Sevil Sevimli : procès à la turque

Ouverture du procès d’une étudiante franco-turque à Bursa. Elle est soupçonnée d’avoir des liens avec une organisation interdite d’extrême gauche. Sevil Sevimli risque entre 15 et 32 ans de prison. La justice reproche à Sevil Sevimli d’avoir participé au grand défilé syndical du 1er mai à Istanbul, d’avoir manifesté en faveur de la gratuité de l’éducation en Turquie et d’avoir assisté, avec des milliers d’autres, à un concert de Grup Yorum, un groupe engagé à gauche et traqué par la justice. Après cette première journée d’audience, Sevil Sevimli a été autorisée à circuler librement en Turquie mais à ne pas quitter le pays. LA suite du procès a été repousée au 19 novembre.
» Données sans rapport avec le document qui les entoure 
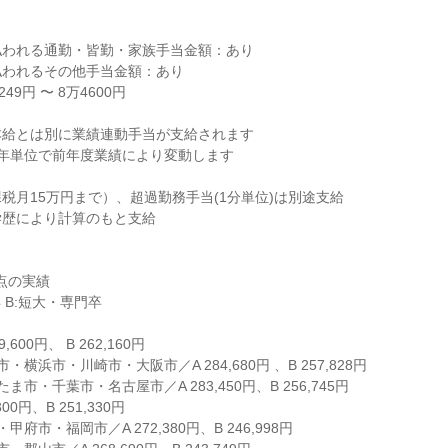
われる通勤・皆勤・家族手当金額：あり

われるその他手当金額：あり

9円 〜 8万4600円

給とは別に業績連動手当が支給されます

年単位で前年度業績により変動します

税月15万円まで）、超過勤務手当(1分単位)は別途支給

歴により計算のもと支給

点の実績

 B:短大・専門卒

,600円、 B 262,160円

横浜市・川崎市・大阪市／A 284,680円 、B 257,828円

市・千葉市・名古屋市／A 283,450円、B 256,745円

00円、B 251,330円

府市・福岡市／A 272,380円、B 246,998円
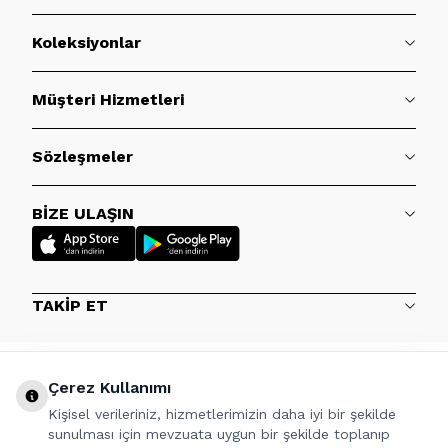
Koleksiyonlar
Müşteri Hizmetleri
Sözleşmeler
BİZE ULAŞIN
TAKİP ET
Çerez Kullanımı
Kişisel verileriniz, hizmetlerimizin daha iyi bir şekilde
sunulması için mevzuata uygun bir şekilde toplanıp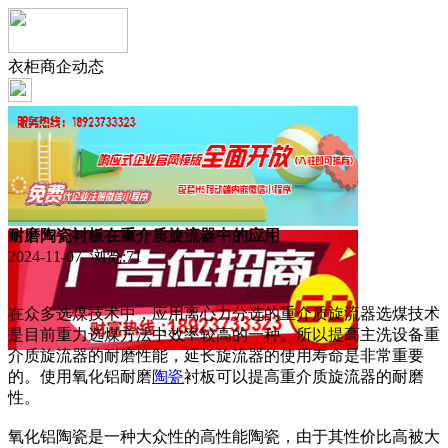
衣柜商企动态
耐磨陶瓷衬板在重介质旋流器中的应用
2024-11-07 浏览:
71
在众多选煤技术中，应用离心力分选的重介质旋流器选煤技术
是目前重力选煤方法中效率较高的一种。所以提高主洗设备重
介质旋流器的耐磨性能，延长旋流器的使用寿命是非常重要
的。使用氧化铝耐磨
陶瓷
衬板可以提高重介质旋流器的耐磨
性。
氧化铝陶瓷是一种大众性的高性能陶瓷，由于其性价比高被大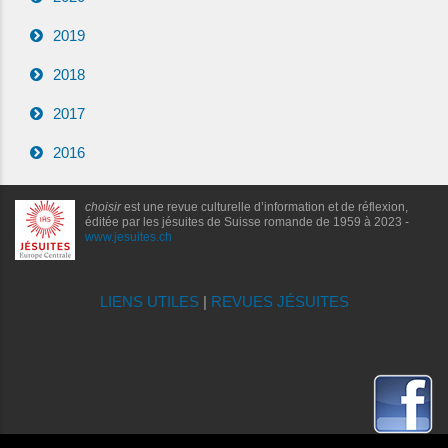
2019
2018
2017
2016
choisir
est une revue culturelle d’information et de réflexion,
éditée par les jésuites de Suisse romande de 1959 à 2023 -
www.jesuites.ch
LIENS UTILES
|
REVUES JÉSUITES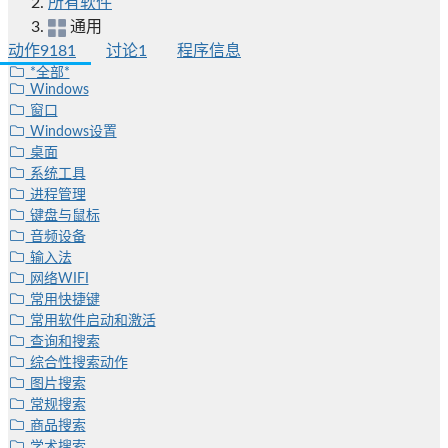
所有软件
通用
动作
9181
讨论
1
程序信息
*全部*
Windows
窗口
Windows设置
桌面
系统工具
进程管理
键盘与鼠标
音频设备
输入法
网络WIFI
常用快捷键
常用软件启动和激活
查询和搜索
综合性搜索动作
图片搜索
常规搜索
商品搜索
学术搜索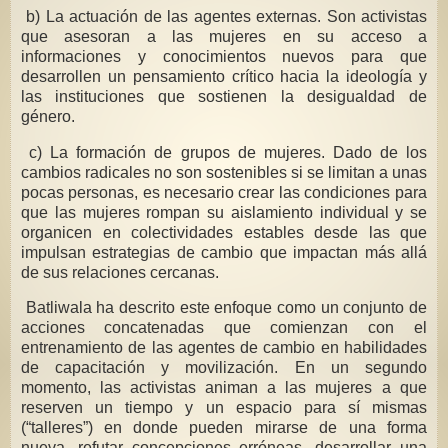
b) La actuación de las agentes externas. Son activistas
que asesoran a las mujeres en su acceso a
informaciones y conocimientos nuevos para que
desarrollen un pensamiento crítico hacia la ideología y
las instituciones que sostienen la desigualdad de
género.
c) La formación de grupos de mujeres. Dado de los
cambios radicales no son sostenibles si se limitan a unas
pocas personas, es necesario crear las condiciones para
que las mujeres rompan su aislamiento individual y se
organicen en colectividades estables desde las que
impulsan estrategias de cambio que impactan más allá
de sus relaciones cercanas.
Batliwala ha descrito este enfoque como un conjunto de
acciones concatenadas que comienzan con el
entrenamiento de las agentes de cambio en habilidades
de capacitación y movilización. En un segundo
momento, las activistas animan a las mujeres a que
reserven un tiempo y un espacio para sí mismas
(“talleres”) en donde pueden mirarse de una forma
nueva, refutar concepciones erróneas, desarrollar una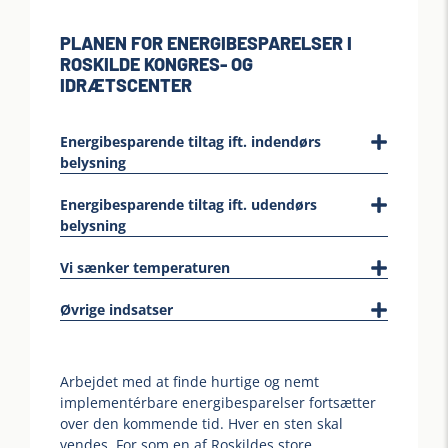
PLANEN FOR ENERGIBESPARELSER I
ROSKILDE KONGRES- OG
IDRÆTSCENTER
Energibesparende tiltag ift. indendørs
belysning
Energibesparende tiltag ift. udendørs
belysning
Vi sænker temperaturen
Øvrige indsatser
Arbejdet med at finde hurtige og nemt
implementérbare energibesparelser fortsætter
over den kommende tid. Hver en sten skal
vendes. For som en af Roskildes store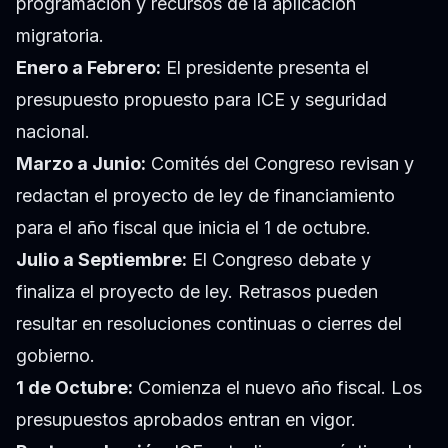
programación y recursos de la aplicación
migratoria.
Enero a Febrero:
El presidente presenta el
presupuesto propuesto para ICE y seguridad
nacional.
Marzo a Junio:
Comités del Congreso revisan y
redactan el proyecto de ley de financiamiento
para el año fiscal que inicia el 1 de octubre.
Julio a Septiembre:
El Congreso debate y
finaliza el proyecto de ley. Retrasos pueden
resultar en resoluciones continuas o cierres del
gobierno.
1 de Octubre:
Comienza el nuevo año fiscal. Los
presupuestos aprobados entran en vigor.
Mais depuis la divulgation de son arrestation, le cas de la jeune femme a suscité un large élan de mobilisation en France, où la pétition ouverte par son comité de soutien a déjà recueilli 120.000 signatures

Sevil Sevimli

Interview de Reynald Beaufort, fondateur et Vice-Président de « Turquie européenne »

ARTE Journal : Que s’est-il passé pour Sevil Sevimli ?

Reynald Beaufort : Sevil Sevimli a été arrêtée, le 9 mai dernier en Turquie alors qu’elle était sous un statut Erasmus. La nouvelle n’avait pas fait grand bruit, et puis il y a eu un article du Monde, qui a posé la question à Monsieur Erdogan: qu’a fait Sevil Sevimli ? Elle est en fait accusée de faire partie de ce qu’on appelle là-bas une organisation. En Turquie on ne précise même plus s’il s’agit d’une organisation terroriste ou armée. C’est passé dans les moeurs, c’est un délit suffisant, passible des tribunaux. C’est sous le coup des lois anti-terroristes qui sévissent en Turquie en ce moment. Ces lois sont utilisées à tort et à travers.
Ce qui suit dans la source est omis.